Claimant is not a Medicare beneficiary
If the claimant is not a Medicare beneficiary at the time of settlement and has not been a beneficiary at any point during the claim, Section 111 reporting, conditional payments, MAP liens, and potential Part D recovery claims are nonissues. However, Medicare’s future interests must still be considered.
For example, under the CMS workers’ compensation MSA review thresholds, a settlement involving a claimant who is not a Medicare beneficiary at the time of settlement meets CMS review thresholds if the settlement amount (as defined by CMS) is greater than $250,000 and the claimant has “a reasonable expectation of Medicare enrollment within 30 months of the settlement date.”6 Primary payers need to consider CMS statements on these points and determine how best to address the situation. It should be noted that the Query Process does not return the information needed to determine whether a claimant has a “reasonable expectation of Medicare enrollment” per CMS’s definition of the term. As such, separate processes to obtain the information must be established.
Conclusion
CMS continues to intensify and expand its enforcement activities aimed at protecting Medicare’s secondary rights. With implementation of Section 111’s electronic reporting mandates, CMS now has the tools to take those efforts to much higher levels. To meet the challenge, now is the time for primary payers to establish the necessary compliance protocols to avoid possible—and significant—liability and penalties under the MSP.

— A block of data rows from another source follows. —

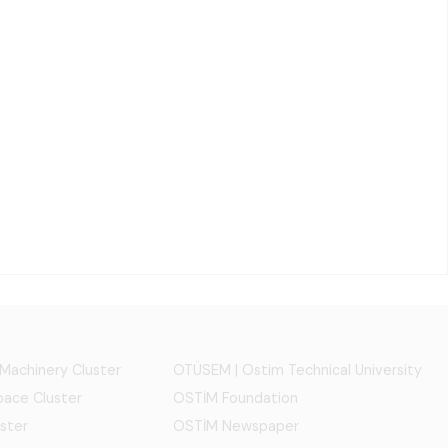
 Machinery Cluster
OTÜSEM | Ostim Technical University
ace Cluster
OSTİM Foundation
ster
OSTİM Newspaper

1 See e.g., In re Avandia, 685 F.3d 353 (3rd Cir. 2012); Humana v. Western Heritage, 832 F.3d 1229 (11th Cir. 2016); Collins v. Wellcare Healthcare Plans, Inc., 73 F.Supp.3d 653 (E.D. La. 2014); Humana Ins. Co. v. Farmers Tex. Cnty. Mut. Ins. Co., 95 F.Supp.3d 983 (W.D. Tex. 2014); Cariten Health Plan, Inc. v. Mid-Century Ins. Co., No.: 2015 WL 5449221(E.D. Tenn. 2015); Humana Ins. Co. v. Paris Blank LLP, 187 F.Supp.3d 676 (E.D. Va. 2016); Aetna v. Guerrera, 300 F.Supp.3d 367 (D. Conn. March 13, 2018); Humana v. Shrader, 2018 WL 1384529 (S.D. Tex. March 16, 2018); and MAO-MSO Recovery II, LLC v. State Farm, 2018 WL 340021 (C.D. Ill. January 9, 2018).
2 See, CMS’ Workers’ Compensation Medicare Set-Aside Arrangement (WCMSA) Reference Guide (Version 2.9, January 4, 2019), Sections 4.0 and 8.1. Regarding CMS’ review thresholds, it is noted that CMS views its thresholds as administrative “workload” thresholds and indicates that are not “intended to indicate that claimants may settle below the threshold with impunity. Claimants must still consider Medicare’s interests in all WC cases and ensure that Medicare pays secondary to WC in such cases.” As such, parties should also consider how best to address settlements which do not meet CMS’ review thresholds. See, Section 8.1.
3 See, CMS’ Workers’ Compensation Medicare Set-Aside Arrangement (WCMSA) Reference Guide (Version 2.9, January 4, 2019), Section 8.1.
4 See, CMS’ Workers’ Compensation Medicare Set-Aside Arrangement (WCMSA) Reference Guide (Version 2.9, January 4, 2019), Section 8.1.
5 See e.g., CMS’ MMSEA (Section 111) NGHP User Guide, Version 5.5 (January 4, 2019), Chapter III – Policy Guidance, Chapter 6.1.
6 A Dozen Facts About Medicare Advantage, The Henry J. Kaiser Family Foundation, November 2018.